A lot of resistance to change can come from a conflict between different aspects of ourselves.
Our conscious mind wants to make the change - lose the difficult emotion, change the unhelpful behaviour or dissolve the limiting belief - that’s why we are doing the tapping after all. Other parts of ourselves below our conscious minds may have different ideas about what we need and resist our conscious intention.
Your resistance may be trying to keep you safe
It’s easy to get annoyed with this resistance if it blocks your way, but it is there for a purpose, usually to protect you. Our resistance to change is one way that our system tries to protect us from danger.
Many of our danger protection systems are installed at an early age. These danger detectors are built to cope with the situation as it existed back then, using the capabilities you had at the time.
Over the years those systems have been streamlined and forgotten, woven into the fabric of your being.
In some cases the danger you are being protected from has long gone, but the protection system runs on regardless, being triggered by situations that seem threatening. Like many problems, they are solutions that have gone well past their sell-by date.
Since protection from danger is a prime motivation for our system as a whole, trying to tap your way past it may be very difficult.
In this tapping process, “I want and I don’t want”, we take pains to acknowledge any resistance and tap with it, rather than against it.

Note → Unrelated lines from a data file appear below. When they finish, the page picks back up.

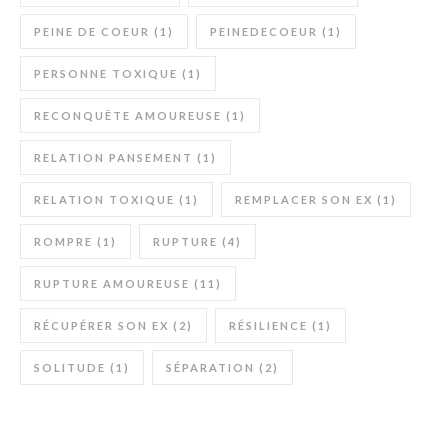
PEINE DE COEUR
(1)
PEINEDECOEUR
(1)
PERSONNE TOXIQUE
(1)
RECONQUÊTE AMOUREUSE
(1)
RELATION PANSEMENT
(1)
RELATION TOXIQUE
(1)
REMPLACER SON EX
(1)
ROMPRE
(1)
RUPTURE
(4)
RUPTURE AMOUREUSE
(11)
RÉCUPÉRER SON EX
(2)
RÉSILIENCE
(1)
SOLITUDE
(1)
SÉPARATION
(2)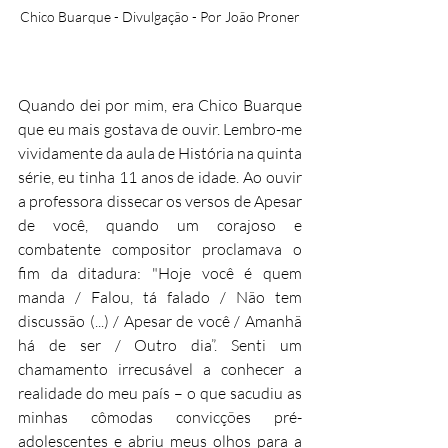
Chico Buarque - Divulgação - Por João Proner
Quando dei por mim, era Chico Buarque 
que eu mais gostava de ouvir. Lembro-me 
vividamente da aula de História na quinta 
série, eu tinha 11 anos de idade. Ao ouvir 
a professora dissecar os versos de Apesar 
de você, quando um corajoso e 
combatente compositor proclamava o 
fim da ditadura: "Hoje você é quem 
manda / Falou, tá falado / Não tem 
discussão (...) / Apesar de você / Amanhã 
há de ser / Outro dia”. Senti um 
chamamento irrecusável a conhecer a 
realidade do meu país – o que sacudiu as 
minhas cômodas convicções pré-
adolescentes e abriu meus olhos para a 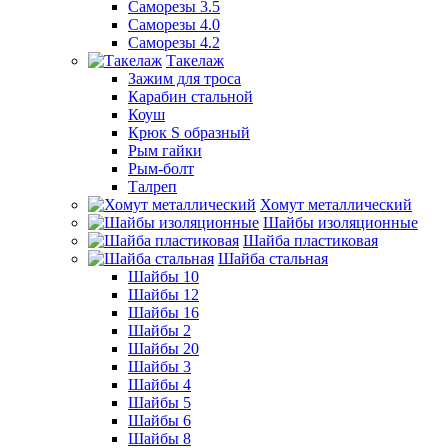
Саморезы 3.5
Саморезы 4.0
Саморезы 4.2
Такелаж
Зажим для троса
Карабин стальной
Коуш
Крюк S образный
Рым гайки
Рым-болт
Талреп
Хомут металлический
Шайбы изоляционные
Шайба пластиковая
Шайба стальная
Шайбы 10
Шайбы 12
Шайбы 16
Шайбы 2
Шайбы 20
Шайбы 3
Шайбы 4
Шайбы 5
Шайбы 6
Шайбы 8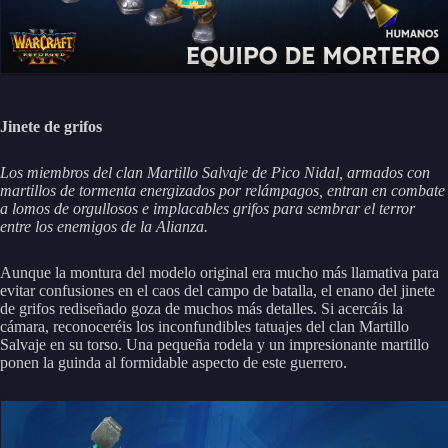
Jinete de grifos
Los miembros del clan Martillo Salvaje de Pico Nidal, armados con
martillos de tormenta energizados por relámpagos, entran en combate
a lomos de orgullosos e implacables grifos para sembrar el terror
entre los enemigos de la Alianza.
Aunque la montura del modelo original era mucho más llamativa para
evitar confusiones en el caos del campo de batalla, el enano del jinete
de grifos rediseñado goza de muchos más detalles. Si acercáis la
cámara, reconoceréis los inconfundibles tatuajes del clan Martillo
Salvaje en su torso. Una pequeña rodela y un impresionante martillo
ponen la guinda al formidable aspecto de este guerrero.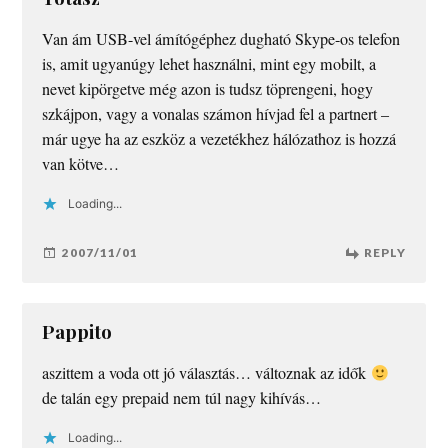
Van ám USB-vel ámítógéphez dugható Skype-os telefon
is, amit ugyanúgy lehet használni, mint egy mobilt, a
nevet kipörgetve még azon is tudsz töprengeni, hogy
szkájpon, vagy a vonalas számon hívjad fel a partnert –
már ugye ha az eszköz a vezetékhez hálózathoz is hozzá
van kötve…
Loading...
2007/11/01
REPLY
Pappito
aszittem a voda ott jó választás… változnak az idők
de talán egy prepaid nem túl nagy kihívás…
Loading...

If you find for some reason that you are not getting over a difficulty, or feeling, or a behaviour that is stuck, this little tapping technique may help you loosen the resistance that holds it in place.
Instructions
Tap on two alternating statements
I want to get over this, and I don’t want to get over this
- EB: I want to get over this
- SE: and I don’t want to get over this
- UE: and I want to get over this
- UN: and I don’t want to get over this
- CH: and I want to get over this
- CB: and I don’t want to get over this
- UA: and I want to get over this
- TH: and I don’t want to get over this
By alternating “I want to get over this” which is what your conscious mind wants and “I don’t want to get over this” which is acknowledging the part of you that resists it; and in joining those two thoughts in the same tapping statement with an and, you can acknowledge both sides of that inner conflict and tap it through.
As you work through these rounds of tapping you may find that you have some thoughts and ideas popping into your mind about why you want to get over this and why you don’t want to get over this.
Those thoughts and ideas may give you a little more clarity on what you want to do and it may give you further material for tapping and help you come to the right decision for you.
This process will help you clear out some of the internal conflict and clutter that gets in the way of a sound decision and taking action.
It may even become clear that what the conscious mind originally wanted was not the right thing for you at that moment.
Variations on a theme
You might find these alternative phrases better fit your situation.
- I want to change and and I want to stay the same
- I don’t want to feel this and I do want to feel this
- I want to let go of this and I want to hang on to this
- I want to change this behaviour and I want to do things the same old way.
Each of these variations is a slightly different way of expressing the “I want to change, and I don’t want to change” conflict.
This tapping process is designed to acknowledge and soften the conflict rather than give either side the ability to ride roughshod over the other.